Performance on the Sincere condition was used to gauge subjects’ ability to perform the basic demands of the task, such as comprehending the actors’ speech, following the flow of the social interaction, remembering the vignette long enough to answer yes-no questions about it, and comprehending the questions themselves. For both conditions, approximately half of the questions were reversed, so a positive or negative response set would indicate nonsensical responding and would result in a failing (chance level) score on both conditions.
Testing was completed within 4 months before or after the MRI scan, and the average span of time between testing and scan was 13 days (SD ± 26 days).

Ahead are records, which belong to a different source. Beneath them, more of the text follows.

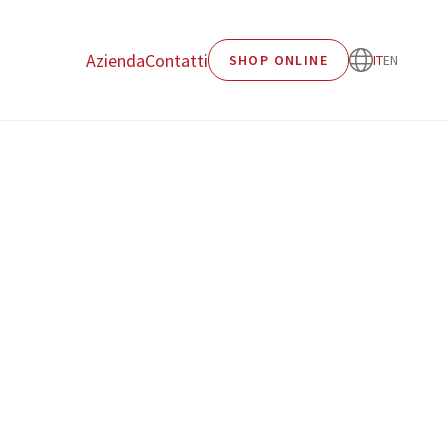
Azienda
Contatti
SHOP ONLINE
IT
EN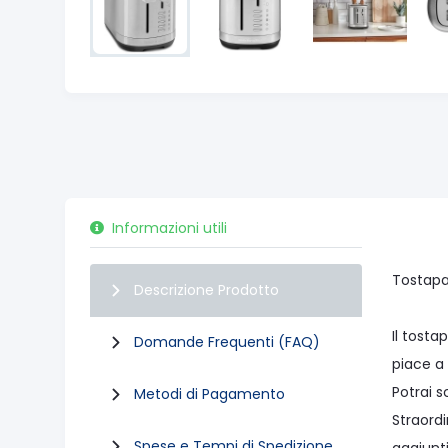
Informazioni utili
Tostapa
Descrizione Prodotto
Il tosta
Domande Frequenti (FAQ)
piace a 
Potrai s
Metodi di Pagamento
Straordi
Spese e Tempi di Spedizione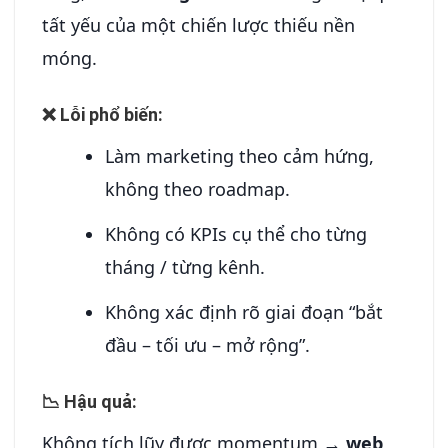
tất yếu của một chiến lược thiếu nền
móng.
❌ Lỗi phổ biến:
Làm marketing theo cảm hứng,
không theo roadmap.
Không có KPIs cụ thể cho từng
tháng / từng kênh.
Không xác định rõ giai đoạn “bắt
đầu – tối ưu – mở rộng”.
📉 Hậu quả:
Không tích lũy được momentum →
web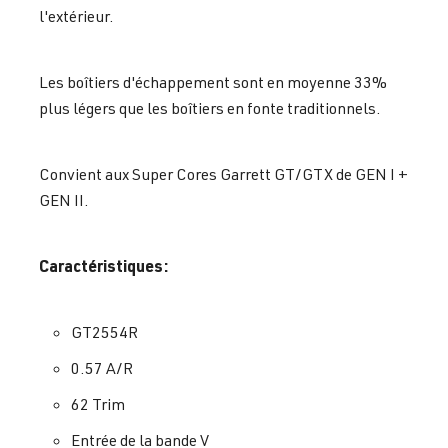
l'extérieur.
Les boîtiers d'échappement sont en moyenne 33%
plus légers que les boîtiers en fonte traditionnels.
Convient aux Super Cores Garrett GT/GTX de GEN I +
GEN II.
Caractéristiques:
GT2554R
0.57 A/R
62 Trim
Entrée de la bande V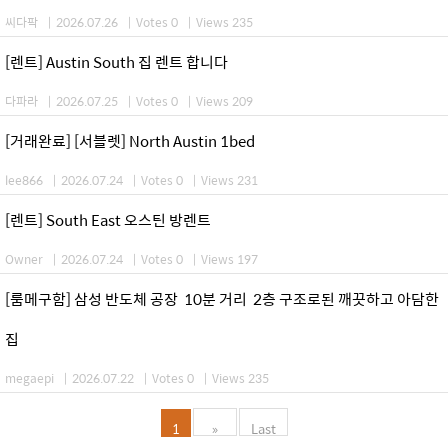
씨다팍
|
2026.07.26
|
Votes 0
|
Views 235
[렌트] Austin South 집 렌트 합니다
다파라
|
2026.07.25
|
Votes 0
|
Views 209
[거래완료] [서블렛] North Austin 1bed
lee866
|
2026.07.24
|
Votes 0
|
Views 231
[렌트] South East 오스틴 방렌트
Owner
|
2026.07.24
|
Votes 0
|
Views 197
[룸메구함] 삼성 반도체 공장 10분 거리 2층 구조로된 깨끗하고 아담한
집
megaepi
|
2026.07.22
|
Votes 0
|
Views 235
1
»
Last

Additionally, at the time of their sarcasm testing, subjects underwent testing of emotion recognition in facial, vocal, and combined modalities. Subjects were tested with 2 subtests of the Comprehensive Affect Testing System (CATS)(Froming et al., 2001), including Emotional Prosody Discrimination (discriminating same or different emotional voice prosody with neutral semantic content), and Name Emotional Prosody (multiple-choice naming emotional voice prosody with the four emotions happy, sad, frightened, and angry). To assess their ability to identify emotions with more ecologically valid, dynamic, multimodal stimuli, subjects performed an abbreviated form of the Emotion Evaluation Subtest of the TASIT. For this test, subjects watch brief (~20 secs) videos of actors performing semantically neutral scripts portraying one of the seven basic emotions (happy, surprised, neutral, sad, anxious, frightened, revolted), and must choose the correct emotion from a card on which the seven options are written. To reduce the effects of fatigue on our elderly, demented subjects, we administered only items 1–14, for a maximum score of 14.

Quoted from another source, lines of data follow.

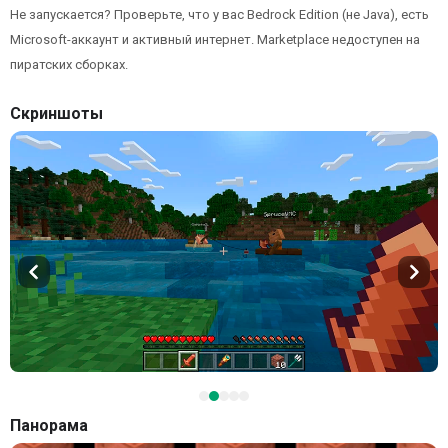
Не запускается? Проверьте, что у вас Bedrock Edition (не Java), есть
Microsoft-аккаунт и активный интернет. Marketplace недоступен на
пиратских сборках.
Скриншоты
Панорама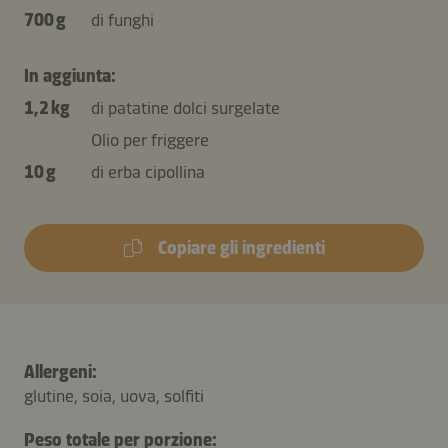
700 g
di funghi
In aggiunta:
1,2 kg
di patatine dolci surgelate
Olio per friggere
10 g
di erba cipollina
Copiare gli ingredienti
Allergeni:
glutine, soia, uova, solfiti
Peso totale per porzione: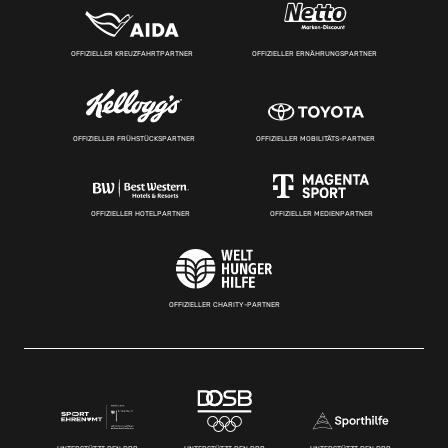
OFFIZIELLER KREUZFAHRTPARTNER
OFFIZIELLER ERNÄHRUNGSPARTNER
OFFIZIELLER FRÜHSTÜCKSPARTNER
OFFIZIELLER MOBILITÄTS-PARTNER
OFFIZIELLER HOTELPARTNER
OFFIZIELLER MEDIENPARTNER
OFFIZIELLER CHARITY-PARTNER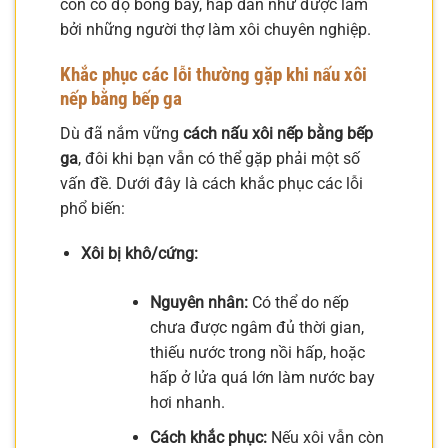
còn có độ bóng bẩy, hấp dẫn như được làm
bởi những người thợ làm xôi chuyên nghiệp.
Khắc phục các lỗi thường gặp khi nấu xôi
nếp bằng bếp ga
Dù đã nắm vững
cách nấu xôi nếp bằng bếp
ga
, đôi khi bạn vẫn có thể gặp phải một số
vấn đề. Dưới đây là cách khắc phục các lỗi
phổ biến:
Xôi bị khô/cứng:
Nguyên nhân:
Có thể do nếp
chưa được ngâm đủ thời gian,
thiếu nước trong nồi hấp, hoặc
hấp ở lửa quá lớn làm nước bay
hơi nhanh.
Cách khắc phục:
Nếu xôi vẫn còn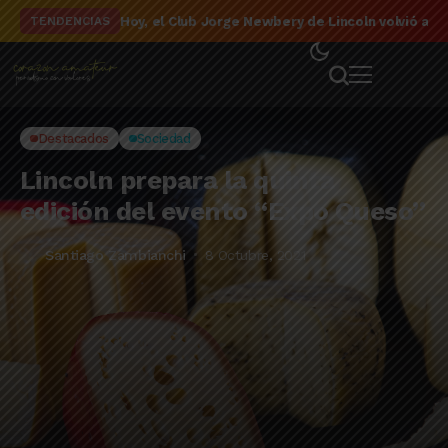
El detalle de la campaña de El Linqueño en el to
TENDENCIAS
Destacados
Sociedad
Lincoln prepara la quinta
edición del evento “Expo Queso”
Santiago Zambianchi
8 Octubre, 2021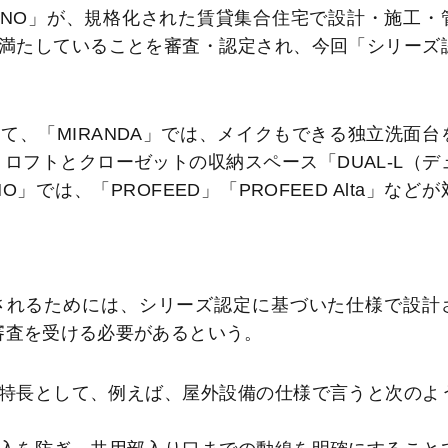
EINO」が、規格化された賃貸集合住宅で設計・施工・
満たしていることを審査・認定され、今回「シリーズ
、「MIRANDA」では、メイクもできる独立洗面台
、ロフトとクローゼットの収納スペース「DUAL-L（デ
では、「PROFEED」「PROFEED Alta」などが
れるためには、シリーズ認定に基づいた仕様で設計
審査を受ける必要があるという。
特長として、例えば、屋外設備の仕様で言うと次のよ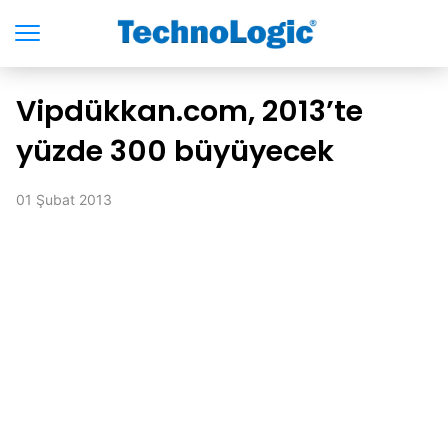
Vipdükkan.com, 2013’te
yüzde 300 büyüyecek
01 Şubat 2013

Each subject also underwent 2 hours of cognitive testing, and a measure of neuropsychiatric functioning was administered through an informant interview. Standard neuropsychological measures of language, visuospatial, memory, and executive functioning were used, and are detailed in Table 2. Subjects were also evaluated with the Geriatric Depression Scale (GDS), a 30-item self-report questionnaire (Yesavage et al., 1983). Behavior was measured using the Neuropsychological Inventory (NPI), a caregiver interview designed to assess the frequency and severity of behaviors that commonly occur as a result of a dementia syndrome (Cummings, 1997). Cognitive and neuropsychiatric assessment occurred within 3 months of sarcasm detection testing, and the average time between assessments was 20 days (SD ± 38 days).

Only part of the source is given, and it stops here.